42Singapore - How To Solve 'pipex' Problem

Pipeline In Desert

Pipex is a project that requires you to implement shell pipe | in C.

Open Table of contents

Introduction
Understand how pipe() works
Understand how fork() works
Understand how dup2() works
How to solve pipex

Introduction

During Piscine, you worked on some exercises in Shell01 that required using ‘pipe’ (i.e. cmd1 | cmd2). Let us revise below question from Shell01.

Question:

Write a command line that displays your machine’s MAC addresses. Each address must be followed by a line break.

Answer:

ifconfig | grep "ether " | cut -d ' ' -f 2

Similar to a warehouse packing conveyor belt where individual machines handle specific tasks, such as placing packages on the belt and performing the packing, the original task in the preceding question is broken down into several subtasks. Each subtask is managed by a distinct command, and the output is subsequently transferred to the next command for processing through a ‘pipe’. This approach allow you to solve complex problems just by arranging Linux commands to work together.

Commands Pipeline

Understand how pipe() works

Reference: Linux Manual Page

Let’s look at its prototype

int pipe(int pipefd[2]);

pipe() creates a directional channel that data flows from pipefd[1] (write-end) to pipefd[0] (read-end). Data written to the write-end is buffered by the kernel until it is read from the read-end. Here is the sample code:

#include <stdio.h>
#include <string.h>
#include <unistd.h>

int main()
{
    int n, pipefd[2];
    char buf[1025], *data = "hello... this is sample data";

    pipe(pipefd);
    write(pipefd[1], data, strlen(data));
    if ((n = read(pipefd[0], buf, 1024)) >= 0)
    {
        buf[n] = 0; /* terminate the string */
        printf("read from the pipe: \"%s\"\n", buf);
    }
    return 0;
}

// Output:

// read from the pipe: "hello... this is sample data"
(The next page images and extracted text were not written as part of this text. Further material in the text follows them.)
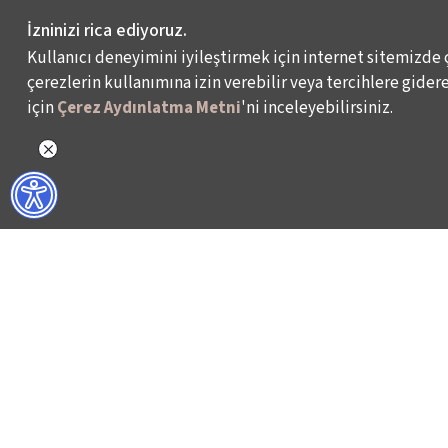
İzninizi rica ediyoruz.
Kullanıcı deneyimini iyileştirmek için internet sitemizde 
çerezlerin kullanımına izin verebilir veya tercihlere giderek
için
Çerez Aydınlatma Metni
'ni inceleyebilirsiniz.
WHAT DO WE DO?
WHO ARE WE?
ISTANBUL FILM FESTIVAL
ABOUT US
ISTANBUL MUSIC FESTIVAL
ACTIVITY REPOR
ISTANBUL JAZZ FESTIVAL
WORKING AT İKSV
ISTANBUL BIENNIAL
MEDIA RELATION
ISTANBUL THEATRE FESTIVAL
ARCHIVE
FİLMEKİMİ
CONTACT US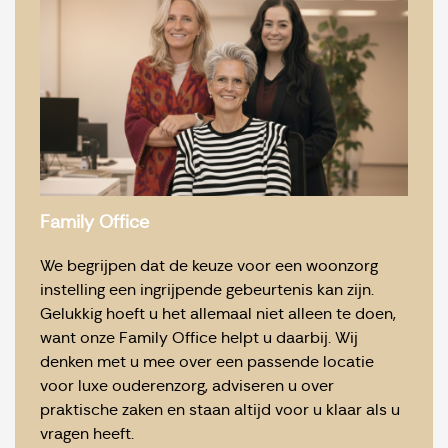
Family Office
We begrijpen dat de keuze voor een woonzorg
instelling een ingrijpende gebeurtenis kan zijn.
Gelukkig hoeft u het allemaal niet alleen te doen,
want onze Family Office helpt u daarbij. Wij
denken met u mee over een passende locatie
voor luxe ouderenzorg, adviseren u over
praktische zaken en staan altijd voor u klaar als u
vragen heeft.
Understand how fork() works

In C, fork() duplicates the current process. The new process is referred to as the child process, and the original process is referred to as the parent process. The child process is an exact copy of the parent process, except that it has a different process ID and a different parent process ID. The process ID of the child process is returned by fork() to the parent process, and the value 0 is returned to the child process. The child process and the parent process continue to execute from the point where fork() was called. The child process and the parent process have their own copies of the data segment, the heap, and the stack. The child process and the parent process do not share these segments.

#include <stdio.h>
#include <stdlib.h>
#include <unistd.h>

int main() {
    int data = 10;
    pid_t pid;

    pid = fork();
    if (pid == 0) { // if it is child process
        data = -1;  // child process has a copy of data
                    // hence, this change does not reflect in
                    // variable data in the parent process
    } else {
      // this is parent process
      waitpid(pid, NULL, 0); // wait till child process is finished
      printf("data = %d\n", data); // data should not be affected by the child process
    }
    return 0;
}

Output

data = 10

Understand how dup2() works

dup2(newfd, oldfd) works like a redirection from oldfd to newfd. Any data written to oldfd will be written to newfd instead. Let us look at below two example

Example 1

#include <stdio.h>
#include <unistd.h>
#include <fcntl.h>

int main() {
    int file = open("output.txt", O_WRONLY | O_CREAT, 0644);
    int stdout = 1;

    dup2(stdout, file);
    // writing to output.txt will be redirected to stdout
    // hence, output.txt does not contain anything
    write(file, "example of dup2\n", 16);
    close(file);
    return 0;
}

stdout

example of dup2

output.txt

Example 2

#include <stdio.h>
#include <unistd.h>
#include <fcntl.h>

int main() {
    int file = open("output.txt", O_WRONLY | O_CREAT, 0644);
    int stdout = 1;

    dup2(file, stdout);
    // writing to stdout will be redirected to output.txt
    // hence, stdout does not contain anything
    // but output.txt contains the written string
    write(stdout, "example of dup2\n", 16); //
    close(file);
    return 0;
}

stdout

output.txt

example of dup2

How to solve pipex

Step 1: Validate the input

For example,

Check if the number of arguments is correct
Check if the input file exists
Check if the output file is writable or can be created
Check if a pipe can be created

Step 2: Create a child process

The child process will execute the first command with the input file descriptor being duplicated to the stdin and the stdout is duplicated to the write-end of the pipe.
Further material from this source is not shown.